Page segmentation data:
========

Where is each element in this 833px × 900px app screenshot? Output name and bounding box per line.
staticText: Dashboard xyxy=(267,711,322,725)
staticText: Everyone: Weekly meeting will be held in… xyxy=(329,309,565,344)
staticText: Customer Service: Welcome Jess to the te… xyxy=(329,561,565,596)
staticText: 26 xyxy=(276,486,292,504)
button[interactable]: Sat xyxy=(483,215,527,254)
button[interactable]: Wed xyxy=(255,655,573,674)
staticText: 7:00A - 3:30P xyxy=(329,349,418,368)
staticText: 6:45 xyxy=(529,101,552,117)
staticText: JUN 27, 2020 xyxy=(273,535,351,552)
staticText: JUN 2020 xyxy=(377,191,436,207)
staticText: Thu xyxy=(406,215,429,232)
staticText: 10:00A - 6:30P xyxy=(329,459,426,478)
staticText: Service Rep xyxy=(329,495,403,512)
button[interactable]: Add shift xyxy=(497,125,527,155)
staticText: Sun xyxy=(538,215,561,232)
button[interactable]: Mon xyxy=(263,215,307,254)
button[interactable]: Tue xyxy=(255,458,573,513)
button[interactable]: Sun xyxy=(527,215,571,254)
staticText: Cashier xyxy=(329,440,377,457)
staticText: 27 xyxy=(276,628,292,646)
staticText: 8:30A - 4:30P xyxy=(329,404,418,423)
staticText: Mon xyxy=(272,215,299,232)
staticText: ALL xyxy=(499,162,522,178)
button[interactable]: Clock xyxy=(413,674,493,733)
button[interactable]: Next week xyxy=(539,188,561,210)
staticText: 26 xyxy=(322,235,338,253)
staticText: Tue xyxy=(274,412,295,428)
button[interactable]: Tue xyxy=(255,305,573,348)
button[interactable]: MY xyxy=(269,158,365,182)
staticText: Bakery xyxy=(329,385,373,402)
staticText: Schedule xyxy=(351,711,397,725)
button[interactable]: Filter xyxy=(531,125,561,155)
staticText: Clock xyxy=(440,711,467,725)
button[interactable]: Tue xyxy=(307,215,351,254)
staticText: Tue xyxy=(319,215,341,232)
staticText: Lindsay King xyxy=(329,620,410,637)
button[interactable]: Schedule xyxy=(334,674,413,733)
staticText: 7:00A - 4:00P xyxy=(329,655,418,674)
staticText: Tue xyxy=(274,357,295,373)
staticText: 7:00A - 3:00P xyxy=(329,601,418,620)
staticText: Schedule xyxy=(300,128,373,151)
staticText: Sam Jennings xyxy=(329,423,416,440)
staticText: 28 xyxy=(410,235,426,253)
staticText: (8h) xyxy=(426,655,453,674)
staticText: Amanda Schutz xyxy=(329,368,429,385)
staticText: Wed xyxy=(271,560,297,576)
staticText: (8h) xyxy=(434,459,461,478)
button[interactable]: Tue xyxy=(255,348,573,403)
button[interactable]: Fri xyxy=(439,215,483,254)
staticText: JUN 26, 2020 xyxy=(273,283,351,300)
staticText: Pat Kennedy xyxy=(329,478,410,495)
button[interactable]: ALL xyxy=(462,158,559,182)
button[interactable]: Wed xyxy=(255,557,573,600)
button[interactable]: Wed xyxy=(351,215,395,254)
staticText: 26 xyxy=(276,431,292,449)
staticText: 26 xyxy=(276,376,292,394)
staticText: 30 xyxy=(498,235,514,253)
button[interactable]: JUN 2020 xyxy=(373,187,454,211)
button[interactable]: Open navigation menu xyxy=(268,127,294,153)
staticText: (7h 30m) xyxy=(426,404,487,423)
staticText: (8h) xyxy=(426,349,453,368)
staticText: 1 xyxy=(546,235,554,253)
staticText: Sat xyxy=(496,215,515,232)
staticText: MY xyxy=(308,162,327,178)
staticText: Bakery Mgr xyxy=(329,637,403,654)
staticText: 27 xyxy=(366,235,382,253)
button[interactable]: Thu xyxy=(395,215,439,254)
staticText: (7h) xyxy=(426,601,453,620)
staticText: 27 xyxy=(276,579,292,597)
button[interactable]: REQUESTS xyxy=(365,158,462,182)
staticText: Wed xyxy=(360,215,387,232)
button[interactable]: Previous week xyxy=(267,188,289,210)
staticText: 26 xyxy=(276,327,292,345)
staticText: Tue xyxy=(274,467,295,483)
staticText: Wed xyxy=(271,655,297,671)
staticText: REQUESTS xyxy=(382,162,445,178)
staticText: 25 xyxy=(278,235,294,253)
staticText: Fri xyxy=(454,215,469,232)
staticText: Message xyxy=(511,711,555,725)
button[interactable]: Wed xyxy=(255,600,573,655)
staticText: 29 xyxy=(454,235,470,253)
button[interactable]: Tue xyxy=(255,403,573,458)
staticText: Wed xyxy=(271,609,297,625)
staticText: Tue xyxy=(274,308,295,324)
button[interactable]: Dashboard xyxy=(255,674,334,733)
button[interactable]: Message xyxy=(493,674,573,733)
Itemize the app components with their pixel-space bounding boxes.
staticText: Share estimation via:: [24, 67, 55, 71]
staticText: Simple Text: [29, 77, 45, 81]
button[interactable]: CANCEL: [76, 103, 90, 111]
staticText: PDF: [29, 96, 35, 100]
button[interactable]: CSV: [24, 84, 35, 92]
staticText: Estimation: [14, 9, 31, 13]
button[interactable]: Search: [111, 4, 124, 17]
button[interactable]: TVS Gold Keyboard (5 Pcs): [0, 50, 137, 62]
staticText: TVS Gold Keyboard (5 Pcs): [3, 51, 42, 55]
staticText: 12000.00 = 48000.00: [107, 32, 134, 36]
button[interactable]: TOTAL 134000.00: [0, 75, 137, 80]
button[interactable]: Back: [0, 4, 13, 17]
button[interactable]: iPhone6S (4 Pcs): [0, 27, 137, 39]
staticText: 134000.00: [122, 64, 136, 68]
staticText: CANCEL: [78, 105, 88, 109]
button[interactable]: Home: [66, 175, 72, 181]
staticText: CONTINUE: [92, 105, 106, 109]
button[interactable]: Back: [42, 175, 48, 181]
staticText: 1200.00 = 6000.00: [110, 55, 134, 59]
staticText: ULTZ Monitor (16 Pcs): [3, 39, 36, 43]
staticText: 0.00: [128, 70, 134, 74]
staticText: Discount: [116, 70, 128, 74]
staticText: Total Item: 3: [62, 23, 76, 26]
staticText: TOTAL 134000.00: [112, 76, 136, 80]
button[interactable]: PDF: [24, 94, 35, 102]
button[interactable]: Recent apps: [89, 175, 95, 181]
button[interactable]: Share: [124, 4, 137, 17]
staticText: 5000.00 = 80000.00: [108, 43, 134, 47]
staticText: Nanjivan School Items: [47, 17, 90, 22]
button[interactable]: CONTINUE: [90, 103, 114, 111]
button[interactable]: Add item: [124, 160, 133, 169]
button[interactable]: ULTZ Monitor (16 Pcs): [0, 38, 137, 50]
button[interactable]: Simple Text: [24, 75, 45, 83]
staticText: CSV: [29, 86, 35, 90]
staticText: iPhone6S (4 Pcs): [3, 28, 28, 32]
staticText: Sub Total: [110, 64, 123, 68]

========

What is required: Check each line of the records above for "Monitor", and copy those that have it.

Solution to this problem:
staticText: ULTZ Monitor (16 Pcs): [3, 39, 36, 43]
button[interactable]: ULTZ Monitor (16 Pcs): [0, 38, 137, 50]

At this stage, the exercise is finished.